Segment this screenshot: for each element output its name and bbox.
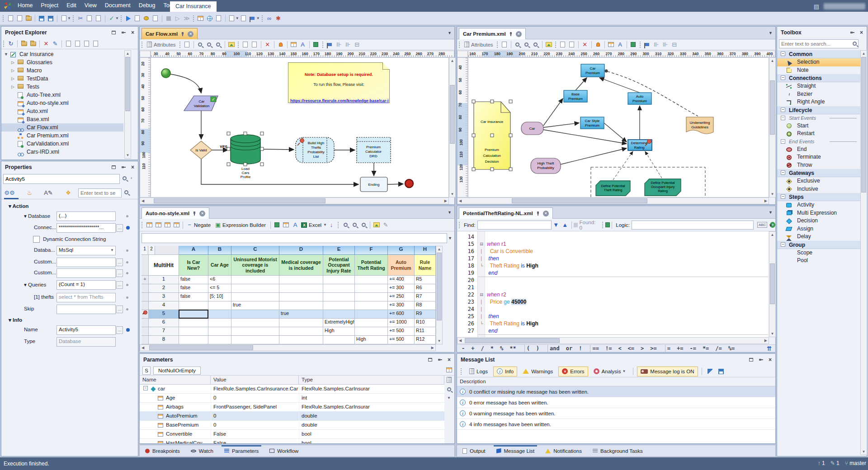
negate-icon[interactable]: − xyxy=(185,221,194,230)
tool-tab-notifications[interactable]: Notifications xyxy=(540,445,587,456)
cell-1B[interactable]: <6 xyxy=(208,276,231,284)
tree-item-car-flow-xml[interactable]: Car Flow.xml xyxy=(1,123,123,132)
column-letter-C[interactable]: C xyxy=(231,246,279,255)
message-row[interactable]: i0 conflict or missing rule message has … xyxy=(457,386,775,397)
copy-icon[interactable] xyxy=(558,40,567,49)
cell-6B[interactable] xyxy=(208,319,231,327)
note-link[interactable]: https://resource.flexrule.com/knowledge-… xyxy=(288,99,389,103)
pin-icon[interactable] xyxy=(850,30,854,35)
paste-doc-icon[interactable] xyxy=(82,39,91,48)
toolbox-subsection-start-events[interactable]: −Start Events xyxy=(777,114,860,122)
attributes-icon[interactable] xyxy=(145,40,154,49)
operator-%25%3D[interactable]: %= xyxy=(728,345,735,352)
delete-doc-icon[interactable] xyxy=(91,39,100,48)
cell-1E[interactable] xyxy=(323,276,355,284)
properties-icon[interactable] xyxy=(607,40,616,49)
pin-icon[interactable] xyxy=(121,165,126,169)
toolbox-section-group[interactable]: −Group xyxy=(777,241,860,249)
pin-icon[interactable] xyxy=(759,357,763,362)
flow-vscrollbar[interactable]: ▲▼ xyxy=(449,57,456,197)
export-image-icon[interactable] xyxy=(544,40,553,49)
flow-note[interactable]: Note: Database setup is required. To run… xyxy=(288,62,390,103)
tab-list-caret-icon[interactable]: ▼ xyxy=(769,31,773,35)
add-folder-icon[interactable] xyxy=(28,39,38,48)
flow-canvas[interactable]: ✓ Car Validation Is Valid YES Load xyxy=(151,57,449,197)
toolbox-item-selection[interactable]: Selection xyxy=(777,58,860,66)
message-row[interactable]: i0 error message has been written. xyxy=(457,397,775,408)
toolbox-item-scope[interactable]: Scope xyxy=(777,249,860,257)
property-value-name[interactable]: Activity5 xyxy=(57,325,116,335)
toolbox-item-note[interactable]: Note xyxy=(777,66,860,75)
tree-item-base-xml[interactable]: Base.xml xyxy=(1,115,123,123)
toolbox-section-steps[interactable]: −Steps xyxy=(777,193,860,201)
zoom-in-icon[interactable] xyxy=(341,221,350,230)
property-value-database[interactable]: (...) xyxy=(57,212,116,221)
toolbox-item-throw[interactable]: Throw xyxy=(777,161,860,169)
cell-2H[interactable]: R6 xyxy=(415,284,436,293)
zoom-in-icon[interactable] xyxy=(196,40,205,49)
distribute-icon[interactable]: ⊟ xyxy=(353,40,362,49)
find-next-icon[interactable]: ▼ xyxy=(552,221,561,230)
toolbox-item-decision[interactable]: Decision xyxy=(777,217,860,225)
grid-vscrollbar[interactable]: ▲▼ xyxy=(436,246,443,344)
window-icon[interactable] xyxy=(227,14,236,23)
formula-expand-icon[interactable]: ▼ xyxy=(448,236,452,240)
new-folder-icon[interactable] xyxy=(19,39,28,48)
preview-icon[interactable] xyxy=(183,40,192,49)
cell-3A[interactable]: false xyxy=(179,293,208,301)
operator-!%3D[interactable]: != xyxy=(605,345,612,352)
operator-([interactable]: ( xyxy=(527,345,530,352)
cell-1C[interactable] xyxy=(231,276,279,284)
code-line[interactable]: when r2 xyxy=(487,291,506,298)
properties-filter-input[interactable] xyxy=(78,188,122,197)
toolbox-item-multi-expression[interactable]: Multi Expression xyxy=(777,209,860,217)
section-action[interactable]: ▾ Action xyxy=(1,201,138,212)
corner-multihit[interactable]: MultiHit xyxy=(149,255,179,276)
tab-list-caret-icon[interactable]: ▼ xyxy=(448,210,452,215)
table-remove-icon[interactable] xyxy=(172,221,181,230)
cell-2D[interactable] xyxy=(279,284,323,293)
code-line[interactable]: end xyxy=(487,327,497,334)
save-icon[interactable] xyxy=(37,14,46,23)
ellipsis-button[interactable]: … xyxy=(116,281,123,289)
align-left-icon[interactable]: ⊪ xyxy=(652,40,661,49)
operator-%2F%3D[interactable]: /= xyxy=(715,345,722,352)
zoom-out-icon[interactable] xyxy=(350,221,359,230)
analyze-brush-icon[interactable] xyxy=(706,367,715,376)
properties-icon[interactable] xyxy=(289,40,298,49)
row-number[interactable]: 7 xyxy=(149,327,179,336)
menu-project[interactable]: Project xyxy=(37,0,62,11)
properties-icon[interactable] xyxy=(282,221,291,230)
cell-8E[interactable] xyxy=(323,336,355,344)
link-icon[interactable]: ∞ xyxy=(265,14,274,23)
zoom-out-icon[interactable] xyxy=(205,40,214,49)
cell-4A[interactable] xyxy=(179,301,208,310)
edit-icon[interactable]: ✎ xyxy=(381,221,390,230)
tab-list-caret-icon[interactable]: ▼ xyxy=(769,210,773,215)
list-view-icon[interactable] xyxy=(447,377,452,383)
ellipsis-button[interactable]: … xyxy=(116,258,123,266)
project-tree-scrollbar[interactable]: ▲▼ xyxy=(124,50,131,159)
toolbox-item-activity[interactable]: Activity xyxy=(777,201,860,209)
collapse-operator-bar-icon[interactable]: ⇈ xyxy=(767,345,772,352)
filter-s-button[interactable]: S xyxy=(142,367,151,375)
msg-filter-analysis[interactable]: Analysis▼ xyxy=(590,367,630,376)
code-line[interactable]: Theft Rating is High xyxy=(487,262,538,269)
float-icon[interactable] xyxy=(428,358,432,362)
toolbox-item-straight[interactable]: Straight xyxy=(777,82,860,90)
find-input[interactable] xyxy=(477,221,552,230)
cell-4G[interactable]: += 300 xyxy=(388,301,415,310)
column-letter-D[interactable]: D xyxy=(279,246,323,255)
section-info[interactable]: ▾ Info xyxy=(1,315,138,326)
cell-8F[interactable]: High xyxy=(355,336,388,344)
tree-item-macro[interactable]: ▷Macro xyxy=(1,66,123,75)
new-icon[interactable] xyxy=(250,40,259,49)
ellipsis-button[interactable]: … xyxy=(116,269,123,277)
msg-filter-warnings[interactable]: Warnings xyxy=(519,367,557,376)
code-line[interactable]: then xyxy=(487,255,499,262)
outline-level-1[interactable]: 1 xyxy=(142,246,148,255)
breakpoint-icon[interactable] xyxy=(594,40,603,49)
grid-view-icon[interactable] xyxy=(446,367,452,372)
tree-item-auto-no-style-xml[interactable]: Auto-no-style.xml xyxy=(1,99,123,107)
feed-icon[interactable]: ▤ xyxy=(812,2,821,11)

--

_TRY IT_
Text only, please: give the listing again word for word with no images.

_EXERCISE RESULT_
Segment this screenshot: for each element output its name and bbox.
negate-icon[interactable]: − xyxy=(185,221,194,230)
tool-tab-notifications[interactable]: Notifications xyxy=(540,445,587,456)
cell-1B[interactable]: <6 xyxy=(208,276,231,284)
tree-item-car-flow-xml[interactable]: Car Flow.xml xyxy=(1,123,123,132)
column-letter-C[interactable]: C xyxy=(231,246,279,255)
message-row[interactable]: i0 conflict or missing rule message has … xyxy=(457,386,775,397)
copy-icon[interactable] xyxy=(558,40,567,49)
cell-6B[interactable] xyxy=(208,319,231,327)
note-link[interactable]: https://resource.flexrule.com/knowledge-… xyxy=(288,99,389,103)
pin-icon[interactable] xyxy=(850,30,854,35)
paste-doc-icon[interactable] xyxy=(82,39,91,48)
toolbox-subsection-start-events[interactable]: −Start Events xyxy=(777,114,860,122)
attributes-icon[interactable] xyxy=(145,40,154,49)
operator-%25%3D[interactable]: %= xyxy=(728,345,735,352)
delete-doc-icon[interactable] xyxy=(91,39,100,48)
cell-1E[interactable] xyxy=(323,276,355,284)
properties-icon[interactable] xyxy=(607,40,616,49)
pin-icon[interactable] xyxy=(121,165,126,169)
toolbox-section-group[interactable]: −Group xyxy=(777,241,860,249)
pin-icon[interactable] xyxy=(759,357,763,362)
flow-vscrollbar[interactable]: ▲▼ xyxy=(449,57,456,197)
export-image-icon[interactable] xyxy=(544,40,553,49)
flow-note[interactable]: Note: Database setup is required. To run… xyxy=(288,62,390,103)
tab-list-caret-icon[interactable]: ▼ xyxy=(769,31,773,35)
add-folder-icon[interactable] xyxy=(28,39,38,48)
flow-canvas[interactable]: ✓ Car Validation Is Valid YES Load xyxy=(151,57,449,197)
toolbox-item-selection[interactable]: Selection xyxy=(777,58,860,66)
message-row[interactable]: i0 error message has been written. xyxy=(457,397,775,408)
toolbox-item-scope[interactable]: Scope xyxy=(777,249,860,257)
property-value-name[interactable]: Activity5 xyxy=(57,325,116,335)
toolbox-item-note[interactable]: Note xyxy=(777,66,860,75)
tree-item-base-xml[interactable]: Base.xml xyxy=(1,115,123,123)
toolbox-section-steps[interactable]: −Steps xyxy=(777,193,860,201)
zoom-in-icon[interactable] xyxy=(341,221,350,230)
property-value-database[interactable]: (...) xyxy=(57,212,116,221)
toolbox-item-throw[interactable]: Throw xyxy=(777,161,860,169)
cell-2H[interactable]: R6 xyxy=(415,284,436,293)
zoom-in-icon[interactable] xyxy=(196,40,205,49)
distribute-icon[interactable]: ⊟ xyxy=(353,40,362,49)
find-next-icon[interactable]: ▼ xyxy=(552,221,561,230)
toolbox-item-decision[interactable]: Decision xyxy=(777,217,860,225)
grid-vscrollbar[interactable]: ▲▼ xyxy=(436,246,443,344)
window-icon[interactable] xyxy=(227,14,236,23)
formula-expand-icon[interactable]: ▼ xyxy=(448,236,452,240)
new-folder-icon[interactable] xyxy=(19,39,28,48)
preview-icon[interactable] xyxy=(183,40,192,49)
cell-3A[interactable]: false xyxy=(179,293,208,301)
operator-!%3D[interactable]: != xyxy=(605,345,612,352)
operator-([interactable]: ( xyxy=(527,345,530,352)
cell-1C[interactable] xyxy=(231,276,279,284)
code-line[interactable]: when r2 xyxy=(487,291,506,298)
properties-filter-input[interactable] xyxy=(78,188,122,197)
toolbox-item-multi-expression[interactable]: Multi Expression xyxy=(777,209,860,217)
section-action[interactable]: ▾ Action xyxy=(1,201,138,212)
corner-multihit[interactable]: MultiHit xyxy=(149,255,179,276)
tab-list-caret-icon[interactable]: ▼ xyxy=(448,210,452,215)
table-remove-icon[interactable] xyxy=(172,221,181,230)
cell-2D[interactable] xyxy=(279,284,323,293)
code-line[interactable]: end xyxy=(487,327,497,334)
save-icon[interactable] xyxy=(37,14,46,23)
ellipsis-button[interactable]: … xyxy=(116,281,123,289)
align-left-icon[interactable]: ⊪ xyxy=(652,40,661,49)
operator-%2F%3D[interactable]: /= xyxy=(715,345,722,352)
zoom-out-icon[interactable] xyxy=(350,221,359,230)
analyze-brush-icon[interactable] xyxy=(706,367,715,376)
properties-icon[interactable] xyxy=(289,40,298,49)
row-number[interactable]: 7 xyxy=(149,327,179,336)
menu-project[interactable]: Project xyxy=(37,0,62,11)
properties-icon[interactable] xyxy=(282,221,291,230)
cell-8E[interactable] xyxy=(323,336,355,344)
link-icon[interactable]: ∞ xyxy=(265,14,274,23)
zoom-out-icon[interactable] xyxy=(205,40,214,49)
cell-4A[interactable] xyxy=(179,301,208,310)
edit-icon[interactable]: ✎ xyxy=(381,221,390,230)
tab-list-caret-icon[interactable]: ▼ xyxy=(769,210,773,215)
list-view-icon[interactable] xyxy=(447,377,452,383)
ellipsis-button[interactable]: … xyxy=(116,258,123,266)
project-tree-scrollbar[interactable]: ▲▼ xyxy=(124,50,131,159)
toolbox-item-activity[interactable]: Activity xyxy=(777,201,860,209)
collapse-operator-bar-icon[interactable]: ⇈ xyxy=(767,345,772,352)
filter-s-button[interactable]: S xyxy=(142,367,151,375)
msg-filter-analysis[interactable]: Analysis▼ xyxy=(590,367,630,376)
code-line[interactable]: Theft Rating is High xyxy=(487,262,538,269)
float-icon[interactable] xyxy=(428,358,432,362)
toolbox-item-straight[interactable]: Straight xyxy=(777,82,860,90)
find-input[interactable] xyxy=(477,221,552,230)
cell-4G[interactable]: += 300 xyxy=(388,301,415,310)
column-letter-D[interactable]: D xyxy=(279,246,323,255)
section-info[interactable]: ▾ Info xyxy=(1,315,138,326)
cell-8F[interactable]: High xyxy=(355,336,388,344)
tree-item-macro[interactable]: ▷Macro xyxy=(1,66,123,75)
new-icon[interactable] xyxy=(250,40,259,49)
ellipsis-button[interactable]: … xyxy=(116,269,123,277)
msg-filter-warnings[interactable]: Warnings xyxy=(519,367,557,376)
code-line[interactable]: then xyxy=(487,255,499,262)
outline-level-1[interactable]: 1 xyxy=(142,246,148,255)
breakpoint-icon[interactable] xyxy=(594,40,603,49)
grid-view-icon[interactable] xyxy=(446,367,452,372)
tree-item-auto-no-style-xml[interactable]: Auto-no-style.xml xyxy=(1,99,123,107)
feed-icon[interactable]: ▤ xyxy=(812,2,821,11)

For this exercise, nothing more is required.